In a time of environmental uncertainty, adaptation and collaboration are essential measures of survival. In The Day the Wild Cried Jason Sharp plays with an electronic soundscape, generated and triggered through Kimberley de Jong’s body. One form is entirely dependent on the other, live collaboration is at the heart of this work.

 

 In the initial phase of the work, Boxher, we witness the trajectory of an apocalyptic, gender neutral species, who takes us on a journey of physical transformation within the space. Sonic and physical limits are tested, creating a sense of urgency and tension. We are left feeling defeated and empty towards the state of our environment. In the second phase of the work, completed through CCOV and Le Mai residencies, Kimberley and Jason dive deeper into their existing collaboration. Jason breaks the wall behind his synthesizers and joins Kimberley in the space, “reviving” her through sound. Together they make music through electrical circuits passing through both their bodies.
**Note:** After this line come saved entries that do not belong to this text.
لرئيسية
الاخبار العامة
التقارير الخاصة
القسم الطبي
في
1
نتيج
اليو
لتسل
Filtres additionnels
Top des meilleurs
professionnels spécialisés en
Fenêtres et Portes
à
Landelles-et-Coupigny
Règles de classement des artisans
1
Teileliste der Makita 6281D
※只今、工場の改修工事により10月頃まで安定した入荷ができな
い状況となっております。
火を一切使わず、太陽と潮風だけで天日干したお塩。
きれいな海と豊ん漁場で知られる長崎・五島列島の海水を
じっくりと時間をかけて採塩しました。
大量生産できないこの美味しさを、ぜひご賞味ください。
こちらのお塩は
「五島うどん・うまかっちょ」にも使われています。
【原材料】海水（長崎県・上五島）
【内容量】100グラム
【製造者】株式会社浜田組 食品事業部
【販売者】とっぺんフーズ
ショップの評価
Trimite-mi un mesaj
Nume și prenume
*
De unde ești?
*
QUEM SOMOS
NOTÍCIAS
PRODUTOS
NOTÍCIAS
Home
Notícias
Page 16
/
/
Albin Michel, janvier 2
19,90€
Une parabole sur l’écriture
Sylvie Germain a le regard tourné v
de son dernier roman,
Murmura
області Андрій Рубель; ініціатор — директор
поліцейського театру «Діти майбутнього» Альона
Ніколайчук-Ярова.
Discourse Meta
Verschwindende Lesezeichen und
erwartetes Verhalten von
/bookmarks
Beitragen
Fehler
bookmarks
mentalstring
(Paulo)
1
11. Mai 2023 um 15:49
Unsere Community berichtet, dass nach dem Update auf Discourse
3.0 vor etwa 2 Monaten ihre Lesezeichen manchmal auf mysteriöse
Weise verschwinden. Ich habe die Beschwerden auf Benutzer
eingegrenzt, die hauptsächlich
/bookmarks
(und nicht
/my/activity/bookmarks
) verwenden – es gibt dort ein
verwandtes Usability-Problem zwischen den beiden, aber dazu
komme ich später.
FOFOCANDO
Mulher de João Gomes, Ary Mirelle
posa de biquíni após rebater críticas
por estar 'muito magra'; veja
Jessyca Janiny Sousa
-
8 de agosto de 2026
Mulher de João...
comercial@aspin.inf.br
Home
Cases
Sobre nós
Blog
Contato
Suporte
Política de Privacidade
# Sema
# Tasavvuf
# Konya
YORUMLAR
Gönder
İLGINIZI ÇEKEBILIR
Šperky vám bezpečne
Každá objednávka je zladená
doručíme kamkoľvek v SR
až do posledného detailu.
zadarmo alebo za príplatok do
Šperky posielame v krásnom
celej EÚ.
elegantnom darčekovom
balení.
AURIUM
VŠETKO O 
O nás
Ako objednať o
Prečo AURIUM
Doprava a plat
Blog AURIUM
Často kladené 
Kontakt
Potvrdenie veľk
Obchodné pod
A landscape of metallic cans forms an island. An installation of piled up cans alludes to mini architectures, the city and capitalism. If Boxher is loud and unforgiving, The Day the Wild Cried allows space for resolve and hope. Our focus shifts to quiet sounding breath, a soft-spoken monologue where the protagonist recounts memories, anecdotes of a time when wild nature reigned. Jason creates resounding notes triggered by Kimberley’s voice. Dynamic power shifts in The Day the Wild Cried and we witness a democratisation of roles with Jason’s entry into the space. By the end, the once limited creature harnesses her power and with a programmed “ring” that enables her to control the sound and thus her environment. Will technology take over human identity, has it already? These are some of the questions we are left with in this fresh and palpable work.

 

The Day the Wild Cried will premiere in Berlin at the Meinblau Art gallery in March within an exhibition on heart intelligence. The work can be presented as a full length 60 min piece or in two separate 30min parts.